Transport & Environment points out that There is enough lithium to manufacture 21 million electric cars by 2025, while by 2023 there is localized lithium in sufficient quantity to produce batteries for 14 million vehicles. Lithium is the most important component in an electric car battery, and its availability and supply will mark the future of the automobile industry in the coming years.
There are various entities and media that point out that there will not be enough lithium to sustain the paradigm shift that the mobility industry is undergoing, but now Transport & Environment, which has articulated your study Based on data from Bloomberg, he points out through his report that there is currently 55% more lithium than estimated, which does not mean that its supply is guaranteed.
At present, and only in Europe, there are 27 large lithium deposits located that are considered as potential mines of this precious material, and are distributed mainly in 9 countries; Czech Republic, Serbia, Ukraine, Spain, France, Portugal, Germany, Austria and Finland. In total, it is estimated that all these deposits add up to 8,839,750 tons of lithium oxide.
Even with this, and even with enough lithium and nickel located and available in the short term, the main obstacle for manufacturers of batteries for electric cars is to have access to it to buy it. In addition to social and political barriersAnother front that is opening up, and one that T&E intends to point out, is that mining companies may not be willing to increase available metal volumes. With this, what they would be achieving is minimizing the investment necessary to sell it on a larger scale while maintaining high profit margins.
To this we must add the various crises that the world is going through, and particularly Europe, in recent times.
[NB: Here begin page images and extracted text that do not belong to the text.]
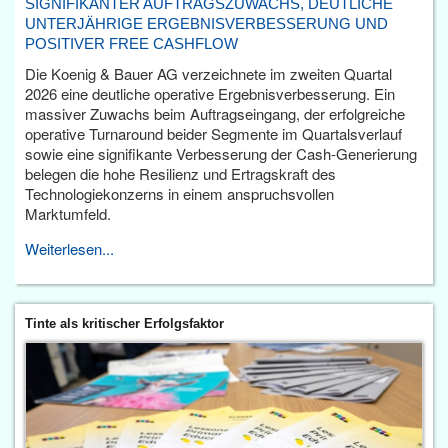
SIGNIFIKANTER AUFTRAGSZUWACHS, DEUTLICHE
UNTERJÄHRIGE ERGEBNISVERBESSERUNG UND
POSITIVER FREE CASHFLOW
Die Koenig & Bauer AG verzeichnete im zweiten Quartal
2026 eine deutliche operative Ergebnisverbesserung. Ein
massiver Zuwachs beim Auftragseingang, der erfolgreiche
operative Turnaround beider Segmente im Quartalsverlauf
sowie eine signifikante Verbesserung der Cash-Generierung
belegen die hohe Resilienz und Ertragskraft des
Technologiekonzerns in einem anspruchsvollen
Marktumfeld.
Weiterlesen...
Tinte als kritischer Erfolgsfaktor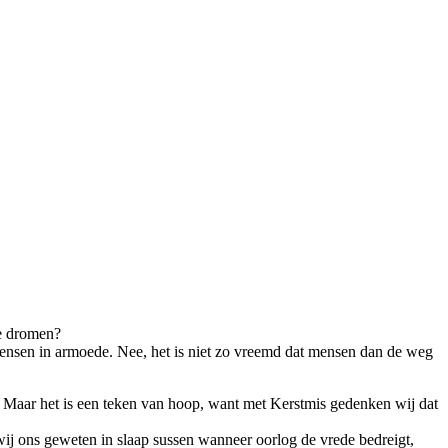
je dromen?
 mensen in armoede. Nee, het is niet zo vreemd dat mensen dan de weg
n. Maar het is een teken van hoop, want met Kerstmis gedenken wij dat
ij ons geweten in slaap sussen wanneer oorlog de vrede bedreigt,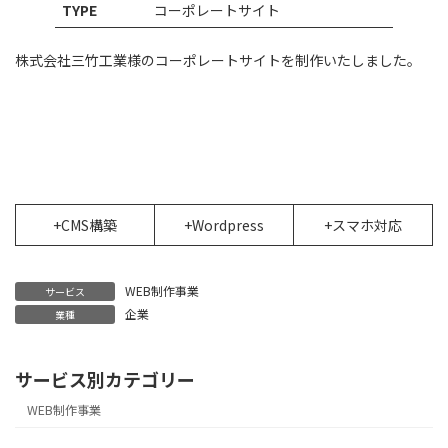
TYPE
コーポレートサイト
株式会社三竹工業様のコーポレートサイトを制作いたしました。
+CMS構築
+Wordpress
+スマホ対応
WEB制作事業
サービス
企業
業種
サービス別カテゴリー
WEB制作事業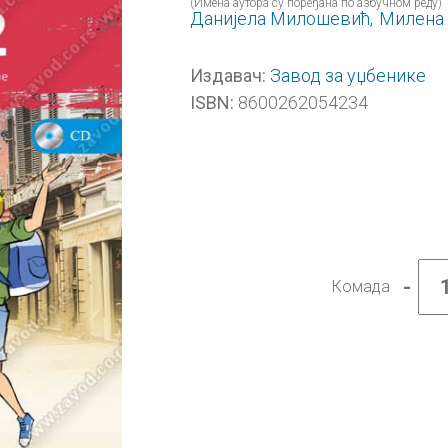
(Имена аутора су поређана по азбучном реду)
Данијела Милошевић,
Милена
Завод за уџбенике
Издавач:
8600262054234
ISBN:
-
Комада
Франц
језик
6,
LE
MOND
DE
LEA
ET
LUCA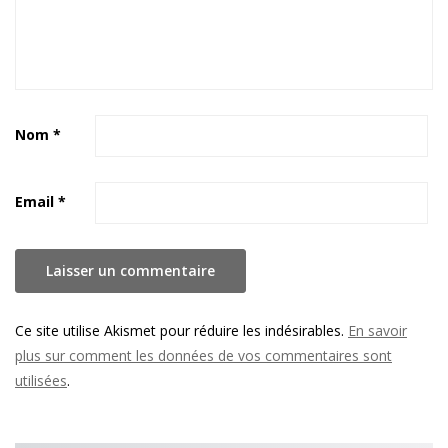
Nom
*
Email
*
Ce site utilise Akismet pour réduire les indésirables.
En savoir
plus sur comment les données de vos commentaires sont
utilisées
.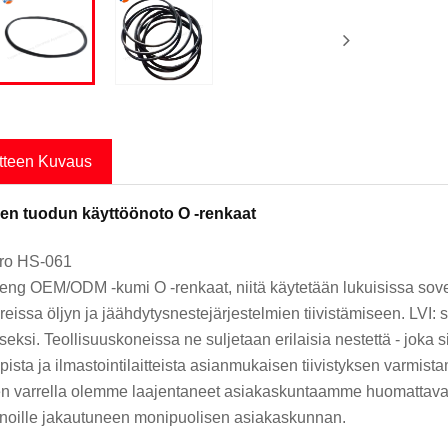
tteen Kuvaus
en tuodun käyttöönoto O -renkaat
nro HS-061
ng OEM/ODM -kumi O -renkaat, niitä käytetään lukuisissa sovell
reissa öljyn ja jäähdytysnestejärjestelmien tiivistämiseen. LVI: 
eksi. Teollisuuskoneissa ne suljetaan erilaisia ​​nestettä - joka 
pista ja ilmastointilaitteista asianmukaisen tiivistyksen varmis
n varrella olemme laajentaneet asiakaskuntaamme huomattavasti
noille jakautuneen monipuolisen asiakaskunnan.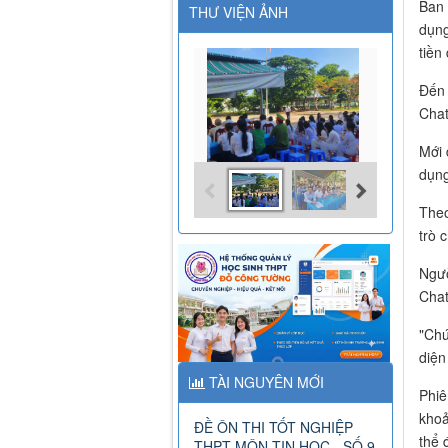
Ban 
THƯ VIỆN ẢNH
dụng
tiền
Đến 
Cha
Mới 
dụng
Theo
trò 
Ngườ
Chat
"Chú
diện
TÀI NGUYÊN MỚI
Phiê
khoả
ĐỀ ÔN THI TỐT NGHIỆP
thể 
THPT MÔN TIN HỌC - SỐ 9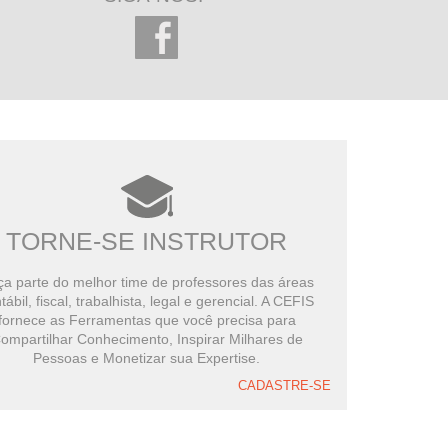
TORNE-SE INSTRUTOR
a parte do melhor time de professores das áreas
tábil, fiscal, trabalhista, legal e gerencial. A CEFIS
fornece as Ferramentas que você precisa para
ompartilhar Conhecimento, Inspirar Milhares de
Pessoas e Monetizar sua Expertise.
CADASTRE-SE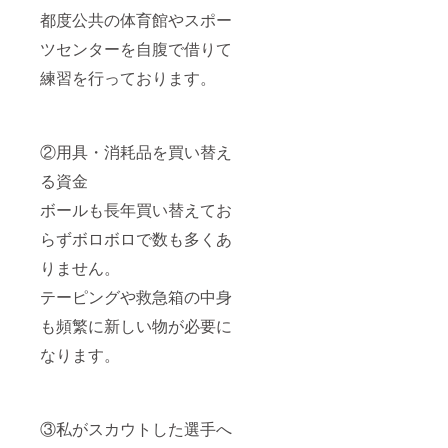
都度公共の体育館やスポー
ツセンターを自腹で借りて
練習を行っております。
②用具・消耗品を買い替え
る資金
ボールも長年買い替えてお
らずボロボロで数も多くあ
りません。
テーピングや救急箱の中身
も頻繁に新しい物が必要に
なります。
③私がスカウトした選手へ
To this day, China continues to close factories due to COVID, while ultimately, due to Russia’s invasion of Ukraine, many supply chains have been affected, raising the cost of many key metals for all kinds of industries.
Transport & Environment also points out that the jump to the electric car is one of the best ways to penalize Russia and Putin, since a rapid electrification of the mobile fleet will reduce Europe’s dependence on Russian oil. Furthermore, according to T&E, 40% of the world’s palladium and 10% of the world’s platinum production are in Russiaand are key metals for emission control systems in diesel and gasoline cars.
Julia Poliscanova, Senior Director at Transport & Environment, comments in a statement regarding the study: “As China and the United States flex their political muscle to secure supplies of critical metals, European leaders scour the globe for more oil. Now it is time to focus on sourcing the sustainable raw materials the continent needs for our energy independence and green future.”
Previously, T&E itself classified the package of measures launched by the EU to mitigate the rise in fuel prices as a “subsidy to Putin”.